Without Argo CD, install Reflector with Helm if you want this mirroring behavior:
helm repo add emberstack https://emberstack.github.io/helm-charts
helm repo update
helm install reflector emberstack/reflector \
--namespace reflector \
--create-namespace
A note for Cilium ingress users
If your ingress controller is Cilium in shared-LB mode, or anything else that copies referenced TLS secrets into its own namespace and preserves source annotations, include that namespace in both Reflector lists too. Otherwise Reflector can see the controller’s clones as orphan reflections and enter a delete loop while the controller re-copies the secret.
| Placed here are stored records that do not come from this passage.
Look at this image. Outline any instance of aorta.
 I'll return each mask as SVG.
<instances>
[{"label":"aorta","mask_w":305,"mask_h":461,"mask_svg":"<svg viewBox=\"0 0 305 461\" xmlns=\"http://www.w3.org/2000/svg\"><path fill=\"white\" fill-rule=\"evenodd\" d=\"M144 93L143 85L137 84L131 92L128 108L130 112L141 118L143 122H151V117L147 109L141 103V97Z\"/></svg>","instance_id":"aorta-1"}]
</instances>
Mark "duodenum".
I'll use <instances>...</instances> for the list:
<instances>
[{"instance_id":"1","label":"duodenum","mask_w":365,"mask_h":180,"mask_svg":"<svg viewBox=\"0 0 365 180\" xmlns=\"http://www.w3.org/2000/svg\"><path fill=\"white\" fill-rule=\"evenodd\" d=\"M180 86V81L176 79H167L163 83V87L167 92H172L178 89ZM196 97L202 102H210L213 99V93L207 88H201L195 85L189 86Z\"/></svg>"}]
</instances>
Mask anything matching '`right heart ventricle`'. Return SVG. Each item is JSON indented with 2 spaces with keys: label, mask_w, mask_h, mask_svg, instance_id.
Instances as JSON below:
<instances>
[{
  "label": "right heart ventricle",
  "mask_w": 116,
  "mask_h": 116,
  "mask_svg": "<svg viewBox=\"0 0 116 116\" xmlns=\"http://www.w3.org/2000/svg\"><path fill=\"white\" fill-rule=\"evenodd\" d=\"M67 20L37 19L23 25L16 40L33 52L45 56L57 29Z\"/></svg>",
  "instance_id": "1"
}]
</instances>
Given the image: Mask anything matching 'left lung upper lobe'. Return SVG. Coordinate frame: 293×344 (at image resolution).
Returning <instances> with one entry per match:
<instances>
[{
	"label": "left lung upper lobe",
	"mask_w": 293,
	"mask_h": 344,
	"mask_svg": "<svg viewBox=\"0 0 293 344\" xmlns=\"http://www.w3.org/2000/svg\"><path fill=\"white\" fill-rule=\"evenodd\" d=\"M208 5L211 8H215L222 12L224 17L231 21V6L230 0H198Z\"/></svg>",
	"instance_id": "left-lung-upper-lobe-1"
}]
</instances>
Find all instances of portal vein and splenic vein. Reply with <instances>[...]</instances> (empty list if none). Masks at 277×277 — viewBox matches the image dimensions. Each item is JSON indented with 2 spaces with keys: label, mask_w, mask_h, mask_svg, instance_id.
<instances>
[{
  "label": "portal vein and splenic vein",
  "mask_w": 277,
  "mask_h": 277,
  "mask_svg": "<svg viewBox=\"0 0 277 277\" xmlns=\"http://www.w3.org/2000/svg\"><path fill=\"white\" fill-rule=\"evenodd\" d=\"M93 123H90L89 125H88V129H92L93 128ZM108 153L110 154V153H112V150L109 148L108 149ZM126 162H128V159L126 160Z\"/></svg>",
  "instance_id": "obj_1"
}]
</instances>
Most other ingress controllers, including NGINX, Traefik, and HAProxy, read TLS secrets in place and do not have this problem.
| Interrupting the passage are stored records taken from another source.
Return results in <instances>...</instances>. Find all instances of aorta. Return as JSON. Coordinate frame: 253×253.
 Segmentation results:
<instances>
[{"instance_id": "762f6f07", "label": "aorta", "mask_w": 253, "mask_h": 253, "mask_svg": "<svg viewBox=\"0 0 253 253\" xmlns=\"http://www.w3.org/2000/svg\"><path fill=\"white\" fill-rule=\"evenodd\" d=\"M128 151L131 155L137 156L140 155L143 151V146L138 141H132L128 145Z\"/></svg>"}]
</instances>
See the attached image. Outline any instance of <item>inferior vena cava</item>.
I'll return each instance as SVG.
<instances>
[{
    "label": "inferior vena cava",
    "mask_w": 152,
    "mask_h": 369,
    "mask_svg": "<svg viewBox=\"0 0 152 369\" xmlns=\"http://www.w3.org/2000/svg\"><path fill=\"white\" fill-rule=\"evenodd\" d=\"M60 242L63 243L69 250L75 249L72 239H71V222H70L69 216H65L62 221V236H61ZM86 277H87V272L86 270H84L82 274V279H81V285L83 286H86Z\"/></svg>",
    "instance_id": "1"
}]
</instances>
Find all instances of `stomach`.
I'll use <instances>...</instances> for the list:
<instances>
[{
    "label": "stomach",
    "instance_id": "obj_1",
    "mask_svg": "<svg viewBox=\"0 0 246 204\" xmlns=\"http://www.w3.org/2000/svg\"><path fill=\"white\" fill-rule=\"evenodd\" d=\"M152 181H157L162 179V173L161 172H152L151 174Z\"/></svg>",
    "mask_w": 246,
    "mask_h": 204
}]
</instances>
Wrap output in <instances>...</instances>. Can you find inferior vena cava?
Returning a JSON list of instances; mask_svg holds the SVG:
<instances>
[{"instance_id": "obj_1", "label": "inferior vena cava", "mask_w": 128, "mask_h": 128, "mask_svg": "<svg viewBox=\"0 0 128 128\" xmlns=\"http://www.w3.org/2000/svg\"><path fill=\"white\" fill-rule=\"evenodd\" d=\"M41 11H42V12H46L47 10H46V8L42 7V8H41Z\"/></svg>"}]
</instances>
Bringing it up with kubectl
End-to-end first-time install without assuming Argo CD:
- Provision the IAM user and policy in your AWS account (Terraform, console, whatever you prefer) and grab an access key.
- Install cert-manager with Helm and wait for the deployments to roll out.
- Bootstrap the credential secret by creating
route53-credentialsin thecert-managernamespace. - Apply the staging
ClusterIssuerandCertificate. SetissuerRef.name: letsencrypt-staging, then wait forCertificate/wildcard-hometo reachReady=True. - Switch to production by changing
issuerRef.nametoletsencrypt-prod, applying the file again, and waiting for a trusted certificate. - Install Reflector if needed. Skip this if the certificate lives in the same namespace as the Ingress that uses it.
- Update Ingresses to reference
secretName: tls-homein their own namespace. - Delete any legacy manually copied secrets after you confirm cert-manager and Reflector are managing the new ones.
In my Argo CD setup, steps 2, 4, 5, and 6 become Git commits plus Argo syncs. The chart still has the same ordering: CRDs, controller/webhook/cainjector, ClusterIssuers, then Certificate.
Verification
# cert-manager issued the cert
kubectl -n cert-manager get certificate wildcard-home
kubectl -n cert-manager get secret tls-home -o jsonpath='{.data.tls\.crt}' \
| base64 -d | openssl x509 -noout -issuer -subject -dates
# reflector reflected it everywhere expected
for ns in argocd apps monitoring; do
echo "=== $ns ==="
kubectl -n $ns get secret tls-home \
-o jsonpath='{.metadata.annotations.reflector\.v1\.k8s\.emberstack\.com/reflects}{"\n"}' 2>/dev/null
done
# reflector is healthy (no churn on idle reconciles)
kubectl -n reflector logs -l app.kubernetes.io/name=reflector --tail=20
A healthy steady state shows Certificate/wildcard-home as Ready=True, the same tls-home secret mirrored into every consuming namespace with a reflects: cert-manager/tls-home annotation, and Reflector logs reporting no changes on idle reconciles.
What this replaces
The renewal that used to be a quarterly calendar reminder now happens 30 days before expiration, on a controller’s reconcile timer, and propagates to every consumer within seconds. The only ongoing human task is rotating the Route 53 IAM access key on whatever schedule you keep for static credentials.
Now I can easily set up new apps with HTTPS and not worry about rotating the certificates.